EXERCISE DESCRIPTION:
Find the line with "frankowej. Stawką są" in the entries below, then reproduce it and every line after it down to and including the line with "Qingmingin festivaali", exactly.
[EXERCISE INPUT Boundary: Start]
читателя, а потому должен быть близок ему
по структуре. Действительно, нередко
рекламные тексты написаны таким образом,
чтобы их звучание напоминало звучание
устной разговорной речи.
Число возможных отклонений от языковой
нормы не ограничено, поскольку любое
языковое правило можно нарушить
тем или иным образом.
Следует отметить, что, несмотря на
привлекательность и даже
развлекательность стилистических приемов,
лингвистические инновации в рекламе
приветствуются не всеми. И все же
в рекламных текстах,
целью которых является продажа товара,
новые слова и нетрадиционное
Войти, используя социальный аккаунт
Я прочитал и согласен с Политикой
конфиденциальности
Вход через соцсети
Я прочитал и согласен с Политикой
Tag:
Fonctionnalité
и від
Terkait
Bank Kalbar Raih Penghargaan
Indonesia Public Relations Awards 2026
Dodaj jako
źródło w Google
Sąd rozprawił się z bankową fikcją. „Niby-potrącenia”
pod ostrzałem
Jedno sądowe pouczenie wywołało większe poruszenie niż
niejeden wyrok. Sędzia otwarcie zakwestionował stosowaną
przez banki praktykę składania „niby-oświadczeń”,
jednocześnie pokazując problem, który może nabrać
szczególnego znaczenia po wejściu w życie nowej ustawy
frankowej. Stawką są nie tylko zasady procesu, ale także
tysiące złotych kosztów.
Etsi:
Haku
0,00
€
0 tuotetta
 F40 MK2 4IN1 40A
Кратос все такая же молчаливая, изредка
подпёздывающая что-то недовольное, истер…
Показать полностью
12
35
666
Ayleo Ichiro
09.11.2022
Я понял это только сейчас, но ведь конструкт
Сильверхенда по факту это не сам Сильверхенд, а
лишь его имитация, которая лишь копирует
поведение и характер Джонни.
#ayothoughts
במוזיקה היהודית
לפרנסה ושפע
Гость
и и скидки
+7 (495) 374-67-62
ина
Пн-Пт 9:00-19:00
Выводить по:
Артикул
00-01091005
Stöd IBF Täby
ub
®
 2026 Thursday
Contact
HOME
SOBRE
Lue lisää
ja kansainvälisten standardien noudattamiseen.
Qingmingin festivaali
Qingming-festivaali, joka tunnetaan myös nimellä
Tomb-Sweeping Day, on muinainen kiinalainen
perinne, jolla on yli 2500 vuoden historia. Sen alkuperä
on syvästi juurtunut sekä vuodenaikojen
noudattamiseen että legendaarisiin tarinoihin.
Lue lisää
[EXERCISE INPUT Boundary: End]
SOLUTION TO THIS EXERCISE:
frankowej. Stawką są nie tylko zasady procesu, ale także
tysiące złotych kosztów.
Etsi:
Haku
0,00
€
0 tuotetta
 F40 MK2 4IN1 40A
Кратос все такая же молчаливая, изредка
подпёздывающая что-то недовольное, истер…
Показать полностью
12
35
666
Ayleo Ichiro
09.11.2022
Я понял это только сейчас, но ведь конструкт
Сильверхенда по факту это не сам Сильверхенд, а
лишь его имитация, которая лишь копирует
поведение и характер Джонни.
#ayothoughts
במוזיקה היהודית
לפרנסה ושפע
Гость
и и скидки
+7 (495) 374-67-62
ина
Пн-Пт 9:00-19:00
Выводить по:
Артикул
00-01091005
Stöd IBF Täby
ub
®
 2026 Thursday
Contact
HOME
SOBRE
Lue lisää
ja kansainvälisten standardien noudattamiseen.
Qingmingin festivaali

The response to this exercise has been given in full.